Kokain 10-15 yıl öncesine kadar kargo gemileriyle veya balıkçı tekneleriyle kaçırılıyormuş, meyvecilerin organize suçla pek ilgisi yokmuş. Yerel çeteler daha çok Afganistan’dan gelen eroini Avrupa’ya nakletmekle meşgulmüş.
Kokain devreye girince durum değişmiş. Tüccara göre meyveciler ve özellikle muz ithalatçılarının yasadışı işlere bulaşması, kokain kaçakçılığı için Türkiye’nin önemli bir bölge olarak seçildiği 2010’da başlamış.
Karteller konteyner piyasasını zaman içinde ele geçirmiş. Konteyner ve kolilerin kokain saklamaya uygunluğu, teknik kolaylıklar ve personelin rüşvete yatkınlığı nedeniyle özellikle muz ticareti tercih edilmiş.
Konuştuğumuz uzman ve gözlemcilere göre bu yolsuzluk düzeni sayesinde şu anda Kolombiya, Kosta Rika ve en çok da Ekvador kaynaklı kokain Atlantik üzerinden Türkiye’ye, Türkiye’den de Rusya, Kafkasya ve Basra Körfezi’ne ‘sürekli akıyor.’
Dönüm noktası 2013
‘Peker’den sonra yakalanan kokain miktarı arttı’

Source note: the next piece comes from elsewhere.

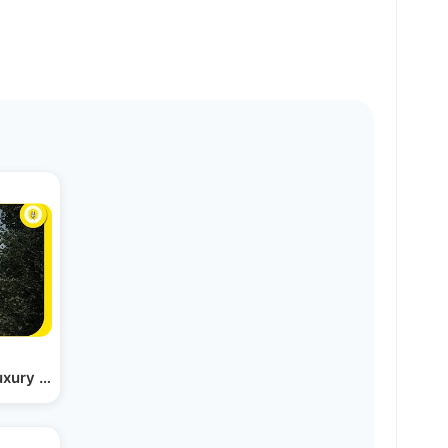
Luxury Apartments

2021’de organize suç örgütü lideri Sedat Peker de yayınladığı videolarda AKP ve hükümet yetkililerinin Venezuela çıkışlı kokain kaçakçılığında aktif rol aldığını anlatmaya başladı. Peker’in videolarından sonra da Mersin limanında önce 1,3 ton, sonrasında 463 kilogram kokaine el konuldu.
Muz tüccarına göre, “Mersin’deki X-Ray cihazları konteynırdaki fili bile göremez. Kokainler ihbar sayesinde yakalandı.”
Büyüyen kokain pazarı
En çok Rusya ve Ortadoğu’ya
Kısıtlı talebin varlıklı bir zümreden gelmesi nedeniyle Ortadoğu gözde pazar. 2017’de 1 gram kokain Belçika’da 55 dolarken İsrail’de 115, Ürdün’de 170, Birleşik Arap Emirlikleri’nde 475, Suudi Arabistan’da 500 dolardı.
Kokain Türkiye’ye hem gemi hem uçaklarla geliyor. Bunun kaydadeğer bir bölümü kamyonlarla Irak üzerinden Ortadoğu’ya naklediliyor.
Muz tüccarı şöyle bir örnek veriyor: “Geçen hafta Türkiye’ye 679 konteyner dolusu muz geldi. Bunların 30’u Türkiye’de kaldı. 500’den fazlası Kuzey Irak’a gönderildi. Türkiye’nin nüfusu 85 milyon, Kuzey Irak’ınki 5 milyon… Bu kadar muzun orada ne işi var sizce?”